“Territorio” (2016), Alexandra Cuesta, 66’, Equador, video, color, courtesy of the filmmaker.
The gaze and processes of rotation and retroactivity of the gaze are central to the philosophical and epistemological reflection of the 20th and early 21st centuries. From the phenomenology of Merleau-Ponty’s perception to Viveiros de Castro’s amerindian perspectivism, to Sartre’s phenomenological descriptions, the thinking of the perceptive and cognitive models is combined with a reflection on the relations between subject/observer and object/observed. The possibility arises of overcoming the conventional binary framework of epistemology and the models of vision of hegemonic European modernity.
Seeing Being Seen: territories, frontiers, circulations reunites a set of latin american filmmakers movies, where the treatment of dynamic notions of “territory” and “frontier” – and the underlying principle of circulation – it’s based on a mobility and look-back system. This system calls into question the dual and hierarchical relationship between the observer/observed, subject/object, human/nonhuman categories that structure the dominant epistemic and representative model. Through the experimental cinematographically forms, the three movies of the program figure sensory situations of observer exposure while looking at the other, a “see being seen”copresence experiences close to a model of corepresentation that exceeds the subject/object binarism. The activation processes, agency and circulation of viewpoints (humans and nonhumans: machinic, animals, vegetables, minerals) go through the works of the program. All of them outperform the colonial representations of landscape, nature and human figure, in a framework of reciprocity and de-anthropocentralization, fundamental aspect in a period of iminent ecological catastrophe – and of threat to amerindian people.
Ecuador’s poetic-political cartography of Revolución Ciudadana, Territorio (2013), by Alexandra Cuesta, describes the experiences of gaze and the representative act in which the subject of representation is invested by the vision of represented objects.
Film + Artist Talk
7th march of 2020, 5 PM – 7 PM
Território (2013), Alexandra Cuesta, 66’, Equador.

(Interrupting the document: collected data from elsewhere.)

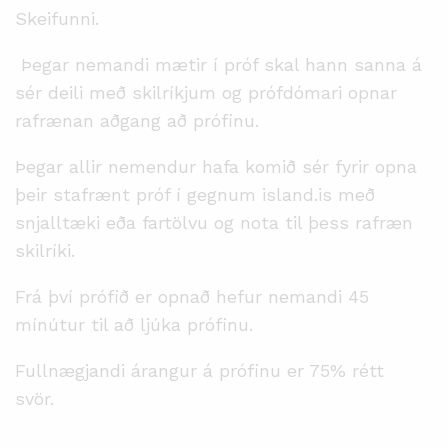
Skeifunni.
Þegar nemandi mætir í próf skal hann sanna á
sér deili með skilríkjum og prófdómari opnar
rafrænan aðgang að prófinu.
Þegar allir nemendur hafa komið sér fyrir opna
þeir stafrænt próf í gegnum island.is með
snjalltæki eða fartölvu og nota til þess rafræn
skilríki.
Frá því prófið er opnað hefur nemandi 45
mínútur til að ljúka prófinu.
Fullnægjandi árangur á prófinu er 75% rétt
svör.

Filmed in Equador, the trajectory begins in the ocean, crosses the mountains and reaches the jungle. The film constructs a temporal experience where the still camera depicts images of geography and people waiting to be observed. The film’s path draws a human cartography that strives to strike an impossible balance between the traveler’s alien gaze and the committed familiarity of someone who returns home temporarily. The work develops as a series of fragments. Life is portrayed in front of the camera and each shot retains its frame. Just as Walter Benjamin describes the long-term exposure effect of the early days of photography as the experience of models within – and not outside – of the moment, in Territorio, the duration of each plane invites the subject to slowly grow in image with the subject over time responding directly to the presence of the filmmaker.
The work of Ecuadorian filmmaker Alexandra Cuesta combines the tradition of experimental cinema with documentary practices. The director investigates the reciprocity of the look in the audiovisual representations. Images often depart from the public sphere to underline the poetics of common experience.

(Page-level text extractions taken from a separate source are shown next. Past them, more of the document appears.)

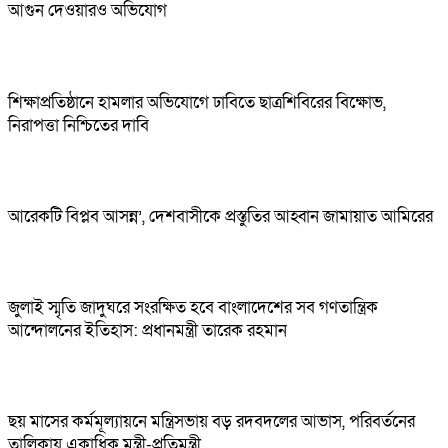
আগুন দেওয়ারও অভিযোগ
শিক্ষাপ্রতিষ্ঠানে হামলার অভিযোগে ঢাবিতে ছাত্রশিবিরের বিক্ষোভ,
নিরাপত্তা নিশ্চিতের দাবি
আরেকটি বিপ্লব আসন্ন’, দেশবাসীকে প্রস্তুতির আহ্বান জামায়াত আমিরের
জুলাই স্মৃতি জাদুঘরে সংরক্ষিত হবে বাংলাদেশের সব গণতান্ত্রিক
আন্দোলনের ইতিহাস: প্রধানমন্ত্রী তারেক রহমান
ছয় মাসের কর্মমূল্যায়নে মন্ত্রিসভায় বড় রদবদলের আভাস, পরিবর্তনের
তালিকায় একাধিক মন্ত্রী-প্রতিমন্ত্রী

Cuesta’s films were exhibited at various festivals, museums and cultural institutions such as FID Marseille, The Museum of Contemporary Art Los Angeles, Viennale, BAFICI, Cinéma du Reel, FIC Valdivia, Fronteira, Image Forum Tokyo, Anthology Film Archives, Bienal de Cuenca, Courtisane, New York Film Festival, Havana.

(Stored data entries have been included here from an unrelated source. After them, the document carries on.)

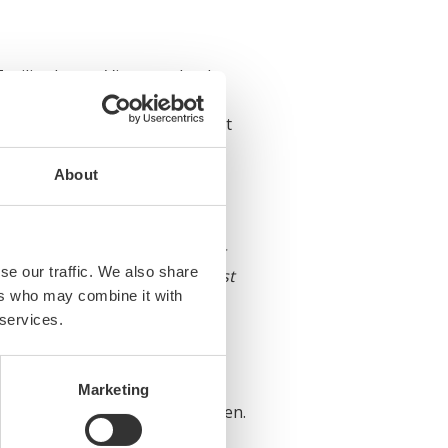
 miljard euro. Via aanpalende
het Nederlandse Bruto
oer, chemie in de haven en het
an 15,5 miljard euro en 10.2
oegen bijna 55 miljard euro.
About
n de Nederlandse
en. We werken graag samen met
se our traffic. We also share
e en banen ook in de toekomst
ers who may combine it with
 services.
Marketing
 export aan goederen en diensten.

MFA in Film and Video by California Institute of the Arts and BFA in Photography by Savannah College of Art and Design. Laureate with the Guggenheim Scholarship in 2018.
Raquel Schefe is a researcher, director, programmer and lecturer at Sorbonne Nouvelle University – Paris 3. PhD in Film and Audiovisual Studies at Sorbonne Nouvelle University – Paris 3 with a thesis dedicated to Mozambican revolutionary cinema, she holds a master’s degree in documentary cinema from the Universidad del Cine de Buenos Aires and graduated in Communication Sciences from Universidade Nova de Lisboa. She published El Autorretrato en el Documental (2008) in Argentina, as well as several books and article chapters in Portugal and abroad. Assistant Professor at Grenoble Alpes University, Professor at Universities, Partis Est – Marne-la-Varllée, Rennes 2, Universidad del Cine de Buenos Aires and Universidad de la Comunicación, Mexico City and guest researcher at the University of California, Los Angeles. She is a postdoctoral fellow at FCT at CEC/University of Lisbon and at the University of Western Cape and co-editor of La Furia Umana.